## ABOUT THIS EXERCISE
Will you write out, word for word, every line from the one with "Truganina’s modern project" to the final line of the data below, with the pictures left out?
:: INPUT MATERIAL ::
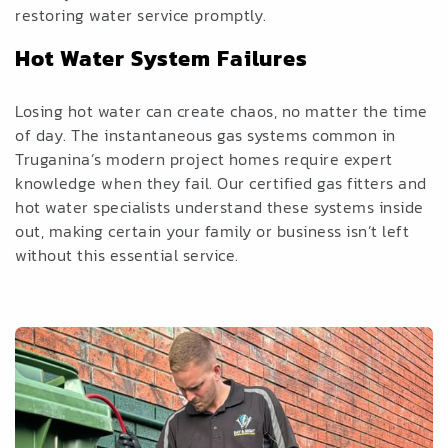
restoring water service promptly.
Hot Water System Failures
Losing hot water can create chaos, no matter the time
of day. The instantaneous gas systems common in
Truganina’s modern project homes require expert
knowledge when they fail. Our certified gas fitters and
hot water specialists understand these systems inside
out, making certain your family or business isn’t left
without this essential service.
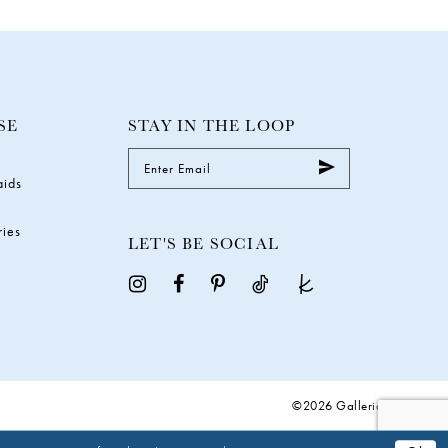
SE
STAY IN THE LOOP
aids
ries
LET'S BE SOCIAL
©2026 Galleria Gowns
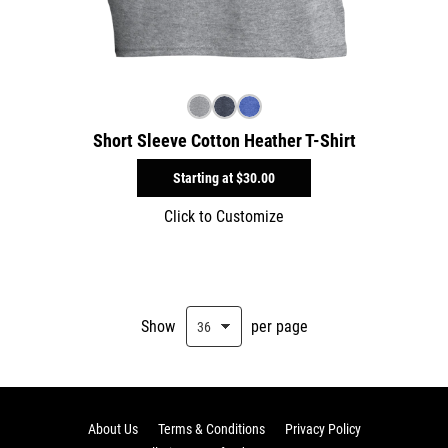
Short Sleeve Cotton Heather T-Shirt
Starting at
$30.00
Click to Customize
Show
per page
About Us
Terms & Conditions
Privacy Policy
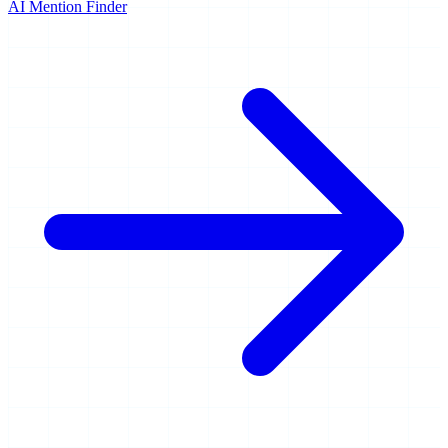
AI Mention Finder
:::
## ANSWER AREA
Truganina’s modern project homes require expert
knowledge when they fail. Our certified gas fitters and
hot water specialists understand these systems inside
out, making certain your family or business isn’t left
without this essential service.
SE
STAY IN THE LOOP
aids
ries
LET'S BE SOCIAL
©2026 Galleria Gowns
Short Sleeve Cotton Heather T-Shirt
Starting at
$30.00
Click to Customize
Show
per page
About Us
Terms & Conditions
Privacy Policy
AI Mention Finder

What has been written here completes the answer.